Ausnahmsweise kann eine nach § 12 BGB relevante Interessenverletzung auch ohne Verwechselungsgefahr im Sinne der markenrechtlichen Spezialnorm vorliegen, wenn ein berechtigtes Interesse des Domain-Inhabers an der Reservierung der Domain nicht ersichtlich ist (vgl. OLG Frankfurt WRP 2000, 772 - alcon.de; LG Frankfurt CR 1997, 387; LG Lüneburg CR 1997, 288). Davon kann vorliegend jedoch nicht ausgegangen werden. Die Verfügungsbeklagte hat hinreichend dargetan und glaubhaft gemacht, daß die Domain für den Verein Drogenberatung eV in Bielefeld freigehalten wird. Zwar hat dieser Verein - davon geht die Kammer aus einen nur regional begrenzten Wirkungskreis. Es ist jedoch nicht zu beanstanden, wenn der Verein über die Verfügungsbeklagte generell das Kennzeichen "inmotion" als Internetadresse verwendet. Auch hat die Verfügungsbeklagte durch Vorlage der eidesstattlichen Versicherungen des P* S* und der E* St* glaubhaft gemacht, daß dieses Interesse des Vereins tatsächlich besteht. Dem steht weder die von der Verfügungsklägerin vorgelegte eidesstattliche Versicherung des R* Sw* noch das Schreiben der Drogenberatung Bielefeld vom 12.07.2000 entgegen. Zwar mag es darüber hinaus ungewöhnlich sein, daß ein Unternehmen eine Homepage ausschließlich dafür verwendet, um einem gemeinnützigen Verein ein Forum zu bieten. Jedoch kann nach den obigen Ausführungen nicht davon ausgegangen werden, daß dies eine reine Schutzbehauptung der Verfügungsbeklagten darstellt.

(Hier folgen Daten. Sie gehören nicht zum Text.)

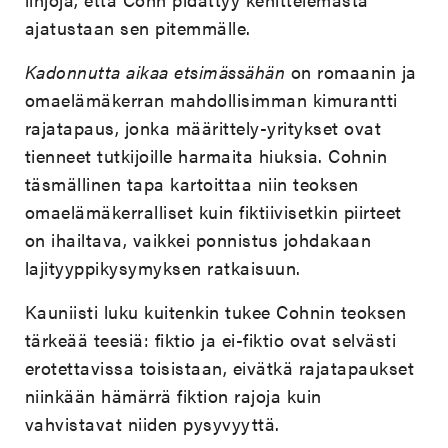
ajatustaan sen pitemmälle.
Kadonnutta aikaa etsimässähän
on romaanin ja
omaelämäkerran mahdollisimman kimurantti
rajatapaus, jonka määrittely-yritykset ovat
tienneet tutkijoille harmaita hiuksia. Cohnin
täsmällinen tapa kartoittaa niin teoksen
omaelämäkerralliset kuin fiktiivisetkin piirteet
on ihailtava, vaikkei ponnistus johdakaan
lajityyppikysymyksen ratkaisuun.
Kauniisti luku kuitenkin tukee Cohnin teoksen
tärkeää teesiä: fiktio ja ei-fiktio ovat selvästi
erotettavissa toisistaan, eivätkä rajatapaukset
niinkään hämärrä fiktion rajoja kuin
vahvistavat niiden pysyvyyttä.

Ferner hat die Verfügungsklägerin auch keinen Anspruch aus § 826 BGB, da eine sittenwidrige Schädigung der Verfügungsklägerin nicht dargetan ist (vgl. dazu auch OLG Frankfurt WRP 2000, 646, Weideglück). Bereits aus den obigen Ausführungen ergibt sich, daß die Verfügungsbeklagte und die Drogenberatung Bielefeld ein nachvollziehbares eigenes Interesse an der Aufrechterhaltung der Domain besitzen. Ein gegenteiliges Indiz läßt sich auch aus der Behauptung der Verfügungsklägerin, der Prokurist der Verfügungsbeklagten habe einen Verkauf für einen sechsstelligen Betrag in Aussicht gestellt, nicht entnehmen. Zum einen kann eine derartige Verkaufsabsicht ohnehin nur ein Indiz darstellen. Zum anderen stehen sich diesbezüglich die von beiden Parteien vorgelegten eidesstattlichen Versicherungen in diesem Punkt diametral gegenüber, ohne daß die Kammer einer Seite ein größeres Gewicht beimessen könnte.
Letztlich kommt auch ein Anspruch aus § § 1, 13 Abs. 2 UWG nicht in Betracht. § § 14, 15 MarkenG stellen, soweit es sich um die markenrechtliche Beurteilung handelt, abschließende Regelungen dar, die nicht über die Generalklausel des § 1 UWG ausgehebelt werden können (BGH GRUR 1999, 161, 162 - Mac Dog). Darüber hinaus ist es zwar m öglich, daß § 1 UWG unter dem Gesichtspunkt der Behinderungsabsicht in Fällen wie dem hier vorliegenden gegeben ist. Dies ist jedoch hier nicht der Fall, da die Parteien bereits nicht als Wettbewerber angesehen werden können.
Die Kostenentscheidung folgt aus § 91 Abs. 1 ZPO.
Die Entscheidung über die vorläufige Vollstreckbarkeit beruht auf § 708 Nr. 6 ZPO.